Um barulho alto me chamou a atenção e atrás dele veio uma sequência avassaladora, eram os policiais atirando.

— Droga!

— Pare, Raul, eu te imploro!

Mais disparos, me encolhi amedrontada, mas isso parecia não afetar o motorista ao meu lado.

— Desistam seus otários — ele gritava, voltando a acelerar. — Felizes para sempre, eu e minha garota.

Seu semblante era algo sinistro, olhar estreito, sorriso fino elevando o canto da boca, definitivamente eu não conhecia o homem ao meu lado. Raul praticava corrida de kart, ele não tinha medo da velocidade, era apaixonado por tudo o que envolvia corrida automobilística, acredito que isso facilitou sua fuga. 

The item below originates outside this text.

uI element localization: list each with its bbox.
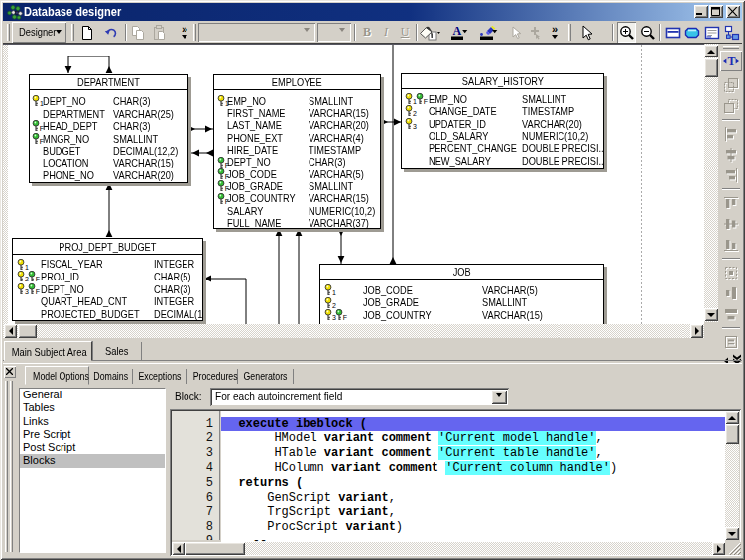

Era astuto e se esquivava com uma habilidade impressionante, executando cavalinhos de pau e subindo nas calçadas como se desafiando as leis da gravidade. Era um verdadeiro pesadelo sobre rodas, até que, de repente, ele se lançou em uma estrada de chão. O coração acelerou ao perceber que era a mesma trilha que eu havia cruzado com Otávio e Manu apenas algumas horas antes, a estrada que nos levava para a fazenda. 

A ideia de que ele poderia estar indo para minha casa começou a assombrar minha mente. Meus pais, meus amigos, Rodolfo... O desespero crescia. Ele não podia chegar até lá, não com uma arma na mão, descontrolado e violento. Não, definitivamente não podia.

— Raul, eu faço tudo que você quiser, mas pare o carro — implorei mais uma vez.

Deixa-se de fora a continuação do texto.